Monday, February 1, 2016

Capers

I like my food plain and not particularly seasoned. I don’t like mixing too many spices or herbs. Salt and pepper will do just fine most of the time. With certain vegetables I like parsley and with others I like dill weed. Some dishes might call for a little bit of oregano. I don’t care for most other herbs so much. I feel that they overpower the taste of the actual meal. I’ve only recently begun to enjoy capers with smoked salmon. I thought that there could be no need to have capers with any food I was having. I didn’t know what capers were either.

When I was a child I remember going to a laid-back al fresco restaurant with my parents. The evenings were warm under the stars. The adult conversation was calming. I chose to get up from the table and explore the shrubby boundaries of the spot. One interesting shrub that impressed me with its flowers later prevailed among the memories of those evenings.



I now know that it was the caper bush. Capers are the unopened flower buds of the caper bush, Capparis spinosa in the family Capparaceae.

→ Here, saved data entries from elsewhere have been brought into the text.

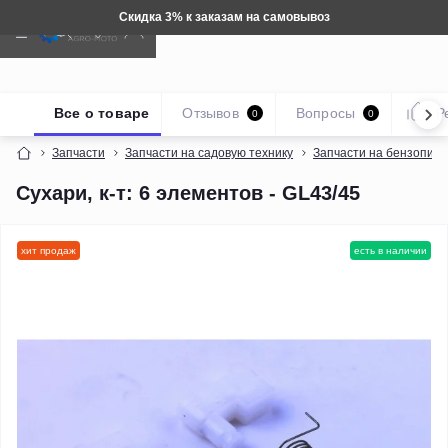
Скидка 3% к заказам на самовывоз
Все о товаре
Отзывов
Вопросы
Р
0
0
Запчасти
Запчасти на садовую технику
Запчасти на бензопил
Сухари, к-т: 6 элементов - GL43/45
хит продаж
есть в наличии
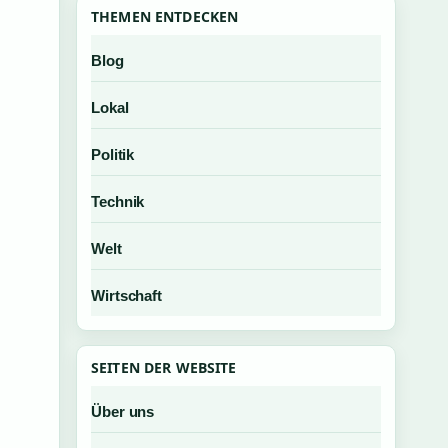
THEMEN ENTDECKEN
Blog
Lokal
Politik
Technik
Welt
Wirtschaft
SEITEN DER WEBSITE
Über uns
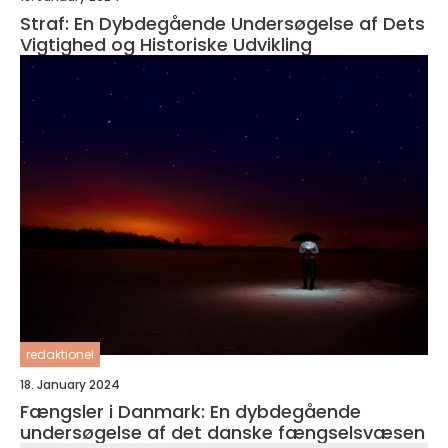
Straf: En Dybdegående Undersøgelse af Dets
Vigtighed og Historiske Udvikling
redaktionel
18. January 2024
Fængsler i Danmark: En dybdegående
undersøgelse af det danske fængselsvæsen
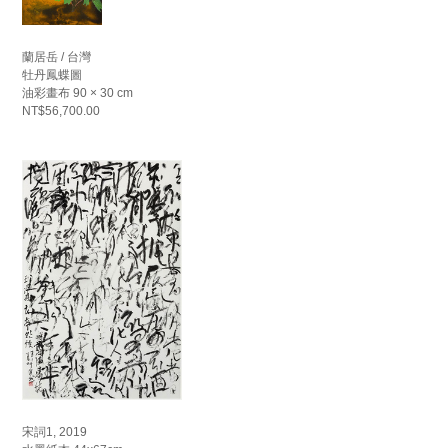
蘭居岳 / 台灣
牡丹鳳蝶圖
油彩畫布 90 × 30 cm
NT$56,700.00
宋詞1, 2019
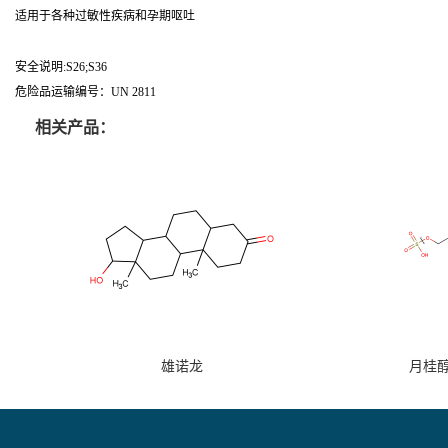
适用于各种过敏性疾病和孕期呕吐
安全说明:S26;S36
危险品运输编号：UN 2811
相关产品：
雄诺龙
月桂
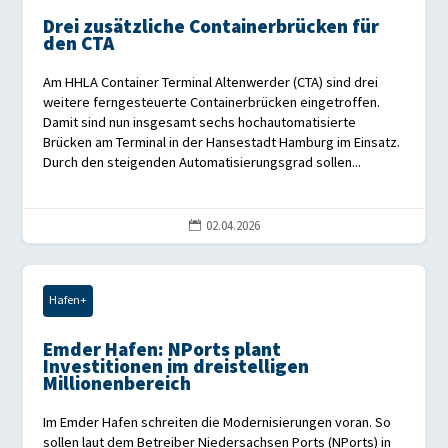
Drei zusätzliche Containerbrücken für
den CTA
Am HHLA Container Terminal Altenwerder (CTA) sind drei
weitere ferngesteuerte Containerbrücken eingetroffen.
Damit sind nun insgesamt sechs hochautomatisierte
Brücken am Terminal in der Hansestadt Hamburg im Einsatz.
Durch den steigenden Automatisierungsgrad sollen...
02.04.2026

Hafen+
Emder Hafen: NPorts plant
Investitionen im dreistelligen
Millionenbereich
Im Emder Hafen schreiten die Modernisierungen voran. So
sollen laut dem Betreiber Niedersachsen Ports (NPorts) in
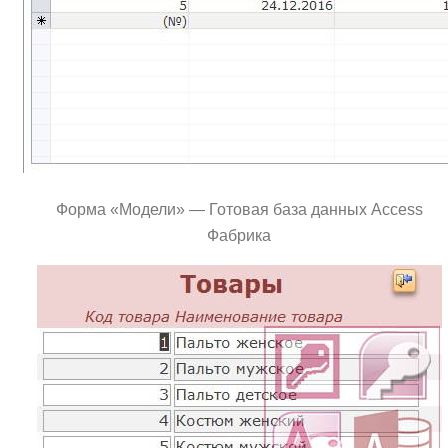
Форма «Модели» — Готовая база данных Access
Фабрика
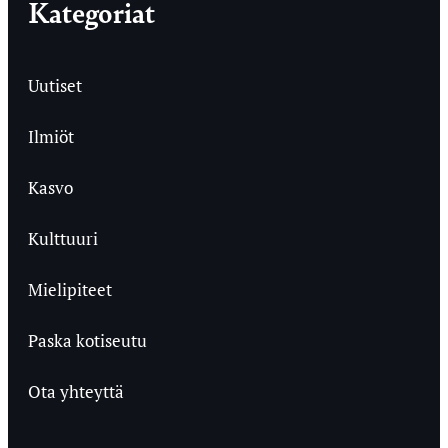
Kategoriat
Uutiset
Ilmiöt
Kasvo
Kulttuuri
Mielipiteet
Paska kotiseutu
Ota yhteyttä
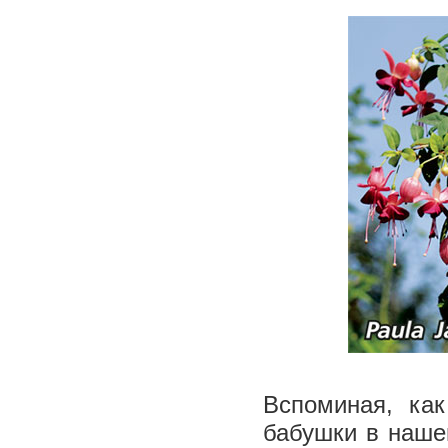
Вспоминая, ка
бабушки в наше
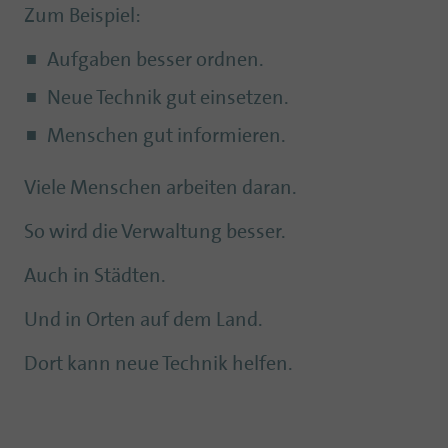
Zum Beispiel:
Aufgaben besser ordnen.
Neue Technik gut einsetzen.
Menschen gut informieren.
Viele Menschen arbeiten daran.
So wird die Verwaltung besser.
Auch in Städten.
Und in Orten auf dem Land.
Dort kann neue Technik helfen.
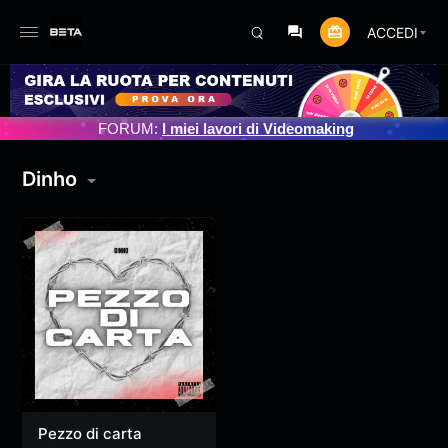
ACCEDI
RNAMENTO PROGRAMMATO 3/07/2025
FORUM:
I miei lavori di Videomaking
Dinho
Pezzo di carta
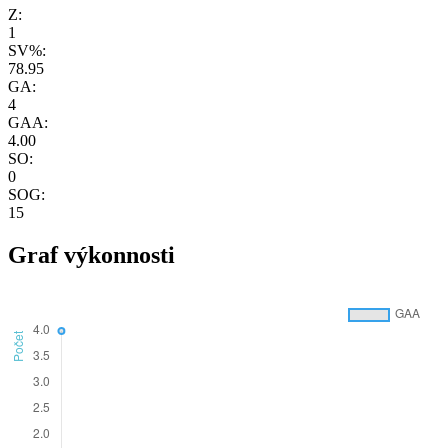
Z:
1
SV%:
78.95
GA:
4
GAA:
4.00
SO:
0
SOG:
15
Graf výkonnosti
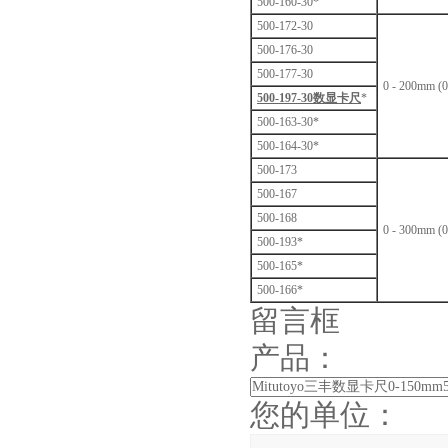
500-160-30*
500-172-30
500-176-30
500-177-30
0 - 200mm (0 
500-197-30数显卡尺
*
500-163-30*
500-164-30*
500-173
500-167
500-168
0 - 300mm (0
500-193*
500-165*
500-166*
留言框
产品：
您的单位：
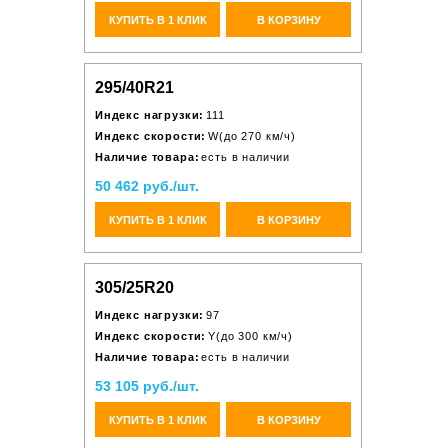
КУПИТЬ В 1 КЛИК
В КОРЗИНУ
295/40R21
Индекс нагрузки:
111
Индекс скорости:
W(до 270 км/ч)
Наличие товара:
есть в наличии
50 462 руб./шт.
КУПИТЬ В 1 КЛИК
В КОРЗИНУ
305/25R20
Индекс нагрузки:
97
Индекс скорости:
Y(до 300 км/ч)
Наличие товара:
есть в наличии
53 105 руб./шт.
КУПИТЬ В 1 КЛИК
В КОРЗИНУ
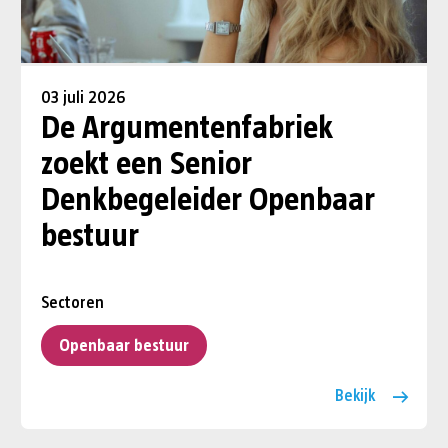
03 juli 2026
De Argumentenfabriek
zoekt een Senior
Denkbegeleider Openbaar
bestuur
Sectoren
Openbaar bestuur
Bekijk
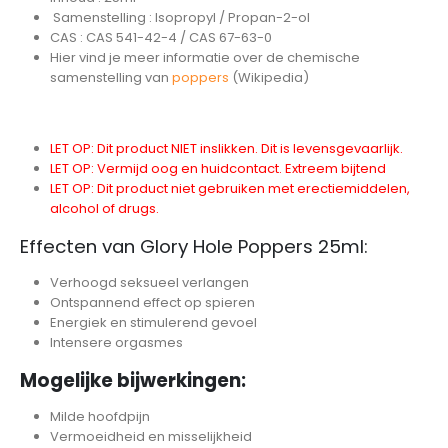
Samenstelling : Isopropyl / Propan-2-ol
CAS : CAS 541-42-4 / CAS 67-63-0
Hier vind je meer informatie over de chemische
samenstelling van
poppers
(Wikipedia)
LET OP: Dit product NIET inslikken. Dit is levensgevaarlijk.
LET OP: Vermijd oog en huidcontact. Extreem bijtend
LET OP: Dit product niet gebruiken met erectiemiddelen,
alcohol of drugs.
Effecten van Glory Hole Poppers 25ml:
Verhoogd seksueel verlangen
Ontspannend effect op spieren
Energiek en stimulerend gevoel
Intensere orgasmes
Mogelijke bijwerkingen:
Milde hoofdpijn
Vermoeidheid en misselijkheid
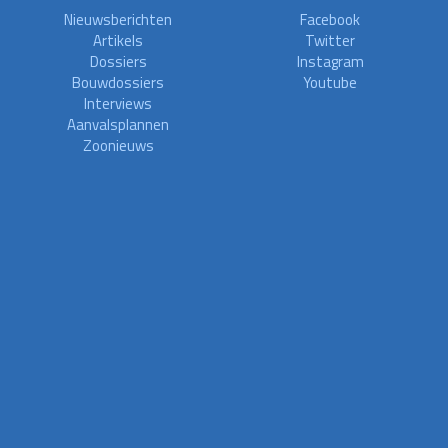
Nieuwsberichten
Facebook
Artikels
Twitter
Dossiers
Instagram
Bouwdossiers
Youtube
Interviews
Aanvalsplannen
Zoonieuws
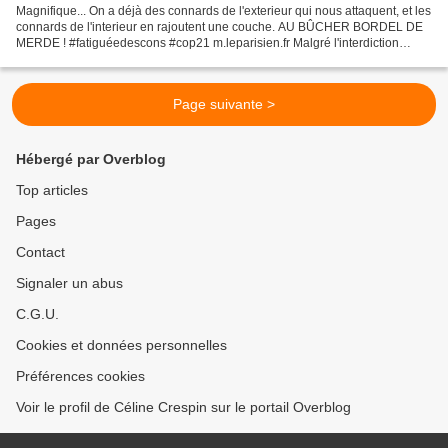
Magnifique... On a déjà des connards de l'exterieur qui nous attaquent, et les
connards de l'interieur en rajoutent une couche. AU BÛCHER BORDEL DE
MERDE ! #fatiguéedescons #cop21 m.leparisien.fr Malgré l'interdiction
décrétée dans le cadre de l'état...
Page suivante >
Hébergé par Overblog
Top articles
Pages
Contact
Signaler un abus
C.G.U.
Cookies et données personnelles
Préférences cookies
Voir le profil de Céline Crespin sur le portail Overblog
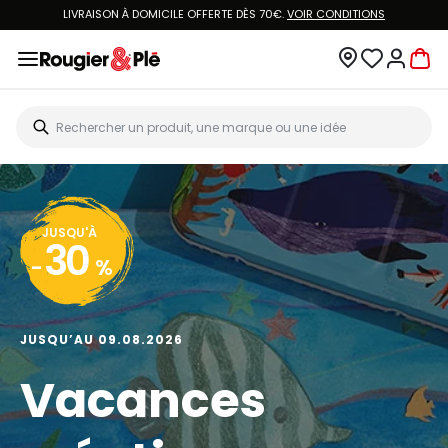
LIVRAISON À DOMICILE OFFERTE DÈS 70€.
VOIR CONDITIONS
JUSQU'À
30
-
%
JUSQU’AU 09.08.2026
Vacances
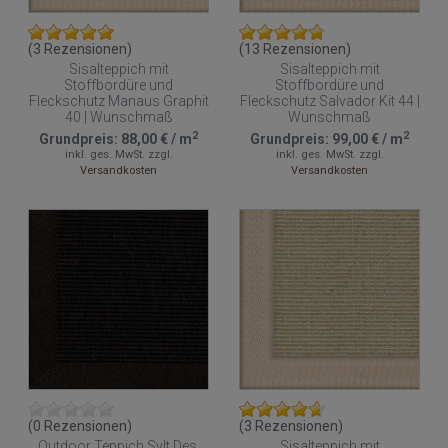
(3 Rezensionen)
(13 Rezensionen)
Sisalteppich mit
Sisalteppich mit
Stoffbordüre und
Stoffbordüre und
Fleckschutz Manaus Graphit
Fleckschutz Salvador Kit 44 |
40 | Wunschmaß
Wunschmaß
2
2
Grundpreis:
88,00 €
/
m
Grundpreis:
99,00 €
/
m
inkl. ges. MwSt.
zzgl.
inkl. ges. MwSt.
zzgl.
Versandkosten
Versandkosten
(0 Rezensionen)
(3 Rezensionen)
Outdoor Teppich Sylt Des.
Sisalteppich mit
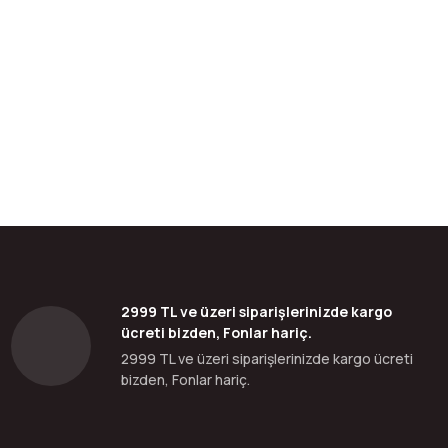
bilirsiniz.
2999 TL ve üzeri siparişlerinizde kargo
ücreti bizden, Fonlar hariç.
2999 TL ve üzeri siparişlerinizde kargo ücreti
bizden, Fonlar hariç.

                            Otto Wilhelm Thomé (1840-1925) - Flora von Deutschland Österreich und der Schweiz

The caper bush, C. spinosa, grows all around the Mediterranean. Some also grow in Asia and in Australia. This sprawling, perennial, evergreen shrub typically grows to a meter wide. It is a rupicolous species which means it grows in dry and hostile conditions including sandy or gravelly soils, rocky hillsides, cliffs, stone walls and rock crevices. It is thought that the caper bush may have originated in the tropics, and later been naturalized to the Mediterranean basin.

              

The plant has rounded, fleshy leaves and large white to pinkish-white flowers with purple stamens, the pollen producing reproductive organ of a flower, usually consisting of filaments.

                                (http://www.earthporm.com/probably-idea-favorite-fruits-vegetables-spices-grow/)

Flowers only last one day, but bloom profusely from May to early autumn. Flower buds are picked prior to opening when still tight, washed in salt water to remove grit and pickled in brine, vinegar or wine. Buds are often picked daily by hand and they are categorized by their size. The youngest smaller buds have the best quality.

The leaf stipules, often leaflike appendages at the base of a leafstalk, develop into a pair of sharp hooked little spines on this plant. Hands are easily scratched when harvesting capers and clothing may catch on the hooked spines.


“The economic importance of the caper plant led to a significant increase in both the area under cultivation and production levels during the late 1980s. The main production areas are in harsh environments found in Morocco, the southeastern Iberian Peninsula, Turkey, and the Italian islands of Pantelleria and Aeolian Islands, especially Salina. In Australia, capers are grown in both Western and South Australia such as on the dry rocky slopes above the Murray River with no extra irrigation. In the USA, caper bush thrives in coastal California, and they’re grown successfully in South Africa and New Zealand as well.” (https://en.wikipedia.org/wiki/Caper)

The flower buds not picked bloom and produce caper berries, the fruit of the shrub. The oblong, multi-seeded caper berries are edible also. The caper berries are used as a seasoning in pickled form just as the capers. They are larger than capers and they are sold with the stems still attached.

caper berry
The leaves of the caper bush are edible too. They can be used as salad greens.

Capers are often served with cold smoked salmon. Culinary use of capers extends back in history for thousands of years. They are said to be mentioned as a food in the Sumerian epic of Gilgamesh which dates back to before 2000 B.C.